Clearly a straight value-added model would prove more complex than the current testing paradigm. It will require more work, more time, and more funding to administer, process, evaluate, explain, and apply the results of value-added tests.
The value-added approach effectively undermines standardized test score comparisons and adherents to the status quo in other key respects. Let’s face it: NCLB and the now-prolific emphasis on test outcomes have spawned a lucrative cottage industry that thrives on the anxieties generated by multiple-guess high-stakes tests.
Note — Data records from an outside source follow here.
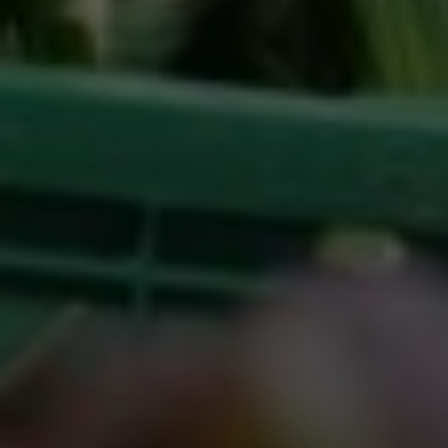
Google Tag Manager
Externe Medien
Wenn Cookies von externen Medien akzeptiert
werden, bedarf der Zugriff auf externe Inhalte
keiner manuellen Zustimmung mehr.
Google Maps
Eingebettete Inhalte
From pricey test-prep services, programs, and materials to online and conventional publishers of testing booklets and study guides to for-profit organizations and charter schools that contract to take over “failing” schools—an entire network of opportunistic and entrepreneurial capitalists depend on the NCLB-inspired status quo, and many an outcomes-based livelihood could be in jeopardy with a shift to a value-added model.
What’s more, politicians and media pundits intent on using test scores to decry the deplorable state of public education would lose their single most relied-upon weapon. My hunch is that in many at-risk communities, a surprising number of the children who remain in a school for a reasonable amount of time with consistent attention from a qualified teacher make substantial growth gains that don’t receive any attention in the published all-school results. And despite what we hear in political speeches and television news broadcasts, we all know many qualified, dedicated teachers who serve at-risk youth. How many “failing schools” would shine in the light of a value-added assessment program?
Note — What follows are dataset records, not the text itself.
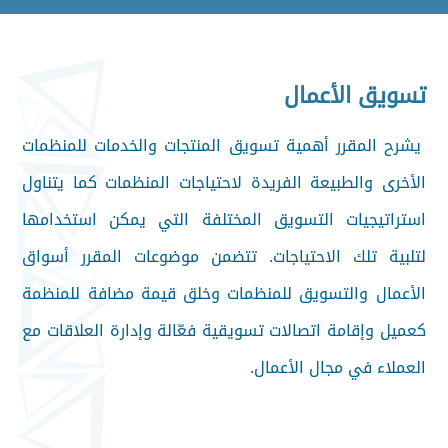
تسويق الأعمال
يشرح المقرر أهمية تسويق المنتجات والخدمات للمنظمات
الأخرى والطبيعة الفريدة لاحتياجات المنظمات كما يتناول
استراتيجيات التسويق المختلفة التي يمكن استخدامها
لتلبية تلك الاحتياجات. تتضمن موضوعات المقرر أسواق
الأعمال والتسويق للمنظمات وخلق قيمة مضافة للمنظمة
كعميل وإقامة اتصالات تسويقية فعّالة وإدارة العلاقات مع
العملاء في مجال الأعمال.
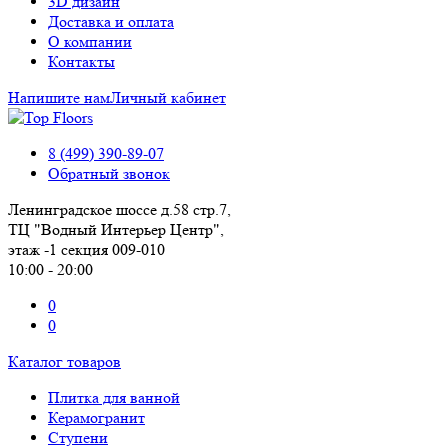
3D дизайн
Доставка и оплата
О компании
Контакты
Напишите нам
Личный кабинет
8 (499) 390-89-07
Обратный звонок
Ленинградское шоссе д.58 стр.7,
ТЦ "Водный Интерьер Центр",
этаж -1 секция 009-010
10:00 - 20:00
0
0
Каталог товаров
Плитка для ванной
Керамогранит
Ступени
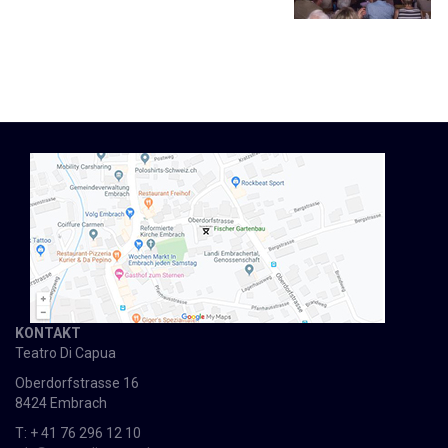
KONTAKT
Teatro Di Capua
Oberdorfstrasse 16
8424 Embrach
T: + 41 76 296 12 10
Any complete, candid appraisal of the value-added model must pose the question: Would teachers’ unions welcome a test that measures whether a teacher’s impact is more or less than we should expect, relative to a child’s growth in a year of schooling? An ineffective teacher can’t easily hide behind assessments that disaggregate the results—and focus their aforementioned light—to the level of each individual student, before and after the teacher’s annual work is complete.
All the thorns on the value-added model might help explain why Tennessee deemed it incompatible with NCLB, why North Carolina blended its growth model with the uncompromising “all children proficient” target espoused by the law, and why some states haven’t widely considered implementation of a value-added assessment program. In terms of providing more meaningful data that can better serve teachers, children, families, and schools, the value-added model offers a bold departure from NCLB as we know it.
A Healthy Catalyst?
At its core, the campaign to bring more accountability and competition into America’s public schools is a noble one, to the extent that we seek to better prepare children to be productive and responsible citizens, capable of contributing to society while finding fulfillment in their chosen paths. Accountability and competition can serve as healthy catalysts in reforming public education over time if our assessment system helps us to:
- Intervene with children who aren’t making progress, individually as well as across at-risk subgroups;
- Identify and address underperforming (and high-achieving) educators; and
- Genuinely improve (rather than narrow) teaching and learning.
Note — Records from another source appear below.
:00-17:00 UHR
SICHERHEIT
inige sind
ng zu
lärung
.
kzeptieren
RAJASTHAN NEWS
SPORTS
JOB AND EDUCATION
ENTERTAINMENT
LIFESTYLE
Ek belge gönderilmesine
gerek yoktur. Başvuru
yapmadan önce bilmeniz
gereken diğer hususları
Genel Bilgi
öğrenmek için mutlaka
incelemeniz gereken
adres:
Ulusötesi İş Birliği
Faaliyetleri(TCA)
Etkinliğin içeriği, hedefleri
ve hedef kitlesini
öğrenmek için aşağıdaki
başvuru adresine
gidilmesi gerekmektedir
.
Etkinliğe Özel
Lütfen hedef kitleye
Pointedly, however, our test score obsession in California and elsewhere does little to improve teaching and learning in our schools. Ultimately, great schools are measured not by the accomplishments of their students, but by the extraordinary lives led by their graduates. With all that standardized tests subtract from the learning process, in our determined march toward high test scores, we fail to prepare today’s students to lead the extraordinary lives they deserve.
Published in the May/June 2012 Principal magazine.